A codebook is a technical description of the data that was collected for a particular purpose. It describes how the data are arranged in the computer file or files, what the various numbers and letters mean, and any special instructions on how to use the data properly. Like any other kind of “book,” some codebooks are better than others. The best codebooks have:

  1. Original source of the data:
    • Citation of data base or study that original collected the data.
    • Original intent of the data collection.
    • If data collection was a result of a study - who did it, why they did it, how they did it.
  2. Sampling information
    • Where are the data generated.
    • What is the data collection process - are their multiple data scrubbing processes or are the data considered “raw”.
    • What population are the data collected from.
    • How was the sample drawn.
    • What was the response rate.
  3. Details about the data such as:
    • Variable name: The name or number assigned to each variable in the data collection.
    • Variable label: A brief description to identify the variable for the user.
    • Question text: Where applicable, the exact wording from survey questions. [“In general, would you say your health is . . .”]
    • Values: The actual coded values in the data for this variable. [i.e. 1, 2, 3, 4, 5]
    • Value labels: The textual descriptions of the codes if the “true” value differs from the numeric values recorded. [i.e. Excellent, Very Good, Good, Fair, Poor]
    • Summary statistics: Number of observations, record length, number of records per observation, etc.
    • Missing data: Where applicable, the values and labels used to code missing data. [i.e. -99 is commonly used for missing values in weather data]
  4. Structure of the data: hierarchical/aggregated, centralized or disparate data sources that need to be, or have been, merged, etc.

R comes with many built-in data sets. To see the 100+ data sets that come with R just type data() in your console and you’ll see a list that looks like:

Built-in Data

For any of these built-in data sets you will find the “codebook,” the technical description of the data by typing ? and then the name of the data set. This will bring up the “codebook” in your Help console. For instance, ?mtcars will provide you with the technical information regarding the mtcars built-in data set.

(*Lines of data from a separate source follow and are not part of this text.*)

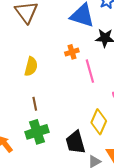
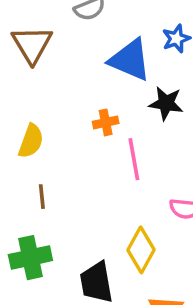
brown line: (35, 104) -> (42, 197), moved

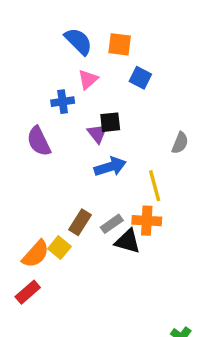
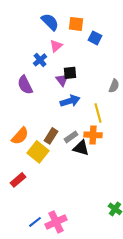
blue square: (140, 78) -> (95, 38), moved
blue cross: (63, 102) -> (40, 60), turned -32
yellow square: (59, 248) -> (38, 152), size x1.5
orange semicircle: (36, 254) -> (20, 136), moved

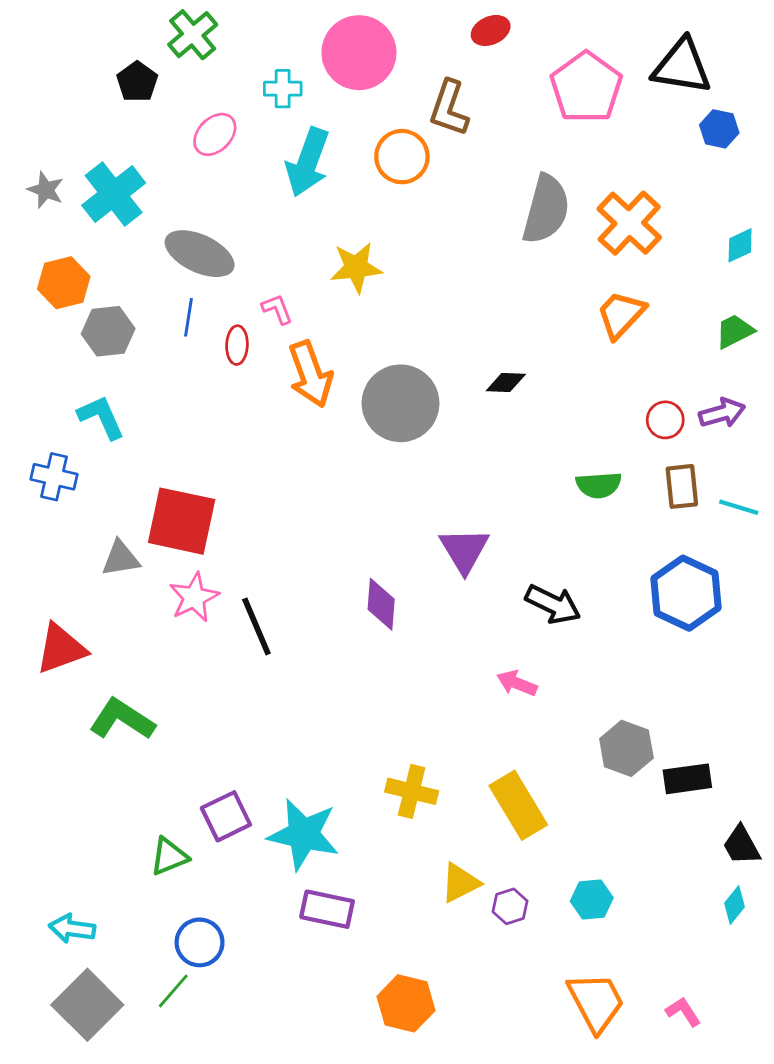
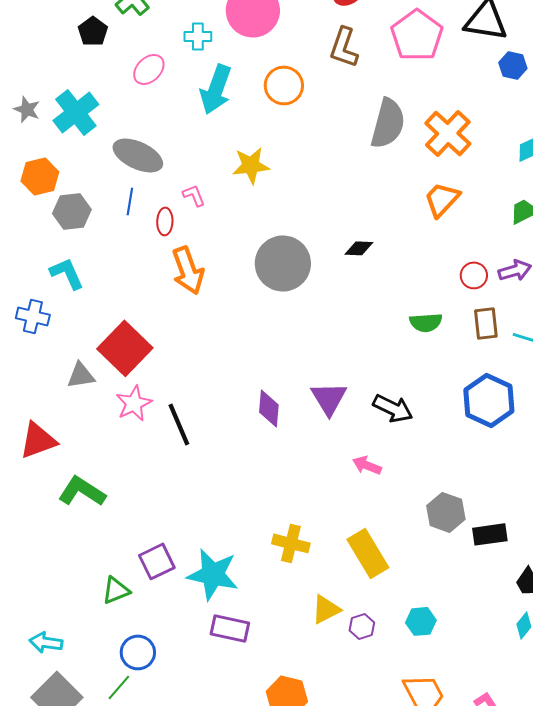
brown L-shape: (449, 108) -> (344, 47), moved
orange arrow: (310, 374) -> (188, 270), moved
red square: (182, 521) -> (125, 348), turned 32
purple triangle: (464, 550) -> (329, 398), moved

Getting the codebook for data that you are importing and using for your own analysis is a little more difficult. If you are using organizational data at your employer, this will likely require you to request the codebook from the database engineers or other folks that are intimately familiar with the data source. This seemingly simple task will surprise you by illustrating how few people truly understand the technical details underlying organizational data. If you are using publicly available online data, you may need to do some searching to identify the data. Sometimes codebooks are obviously and explicitly linked on the website, other times you have to do some digging to find the codebook. Some examples of codebooks follow:

The important thing to remember is that you need to identify the documentation that explicitly tells you about the data you are working with. If not then in your analysis you need to state what the implied meaning of the data is; however, you should also state that ambiguity may exist if a codebook can not be identified. With your final project, I expect you to explain the describe the source data you analyze and provide a citation (or URL link if possible) to the source database and codebook.

Exercise

This site contains files of daily average temperatures for 157 U.S. cities. Identify the following:

  1. Where does this data originate?
  2. How often are the data collected?
  3. How do they compute the “average daily temperatures”?
  4. How are missing data flagged in these data sets?
  5. Do they provide options for imputing missing data?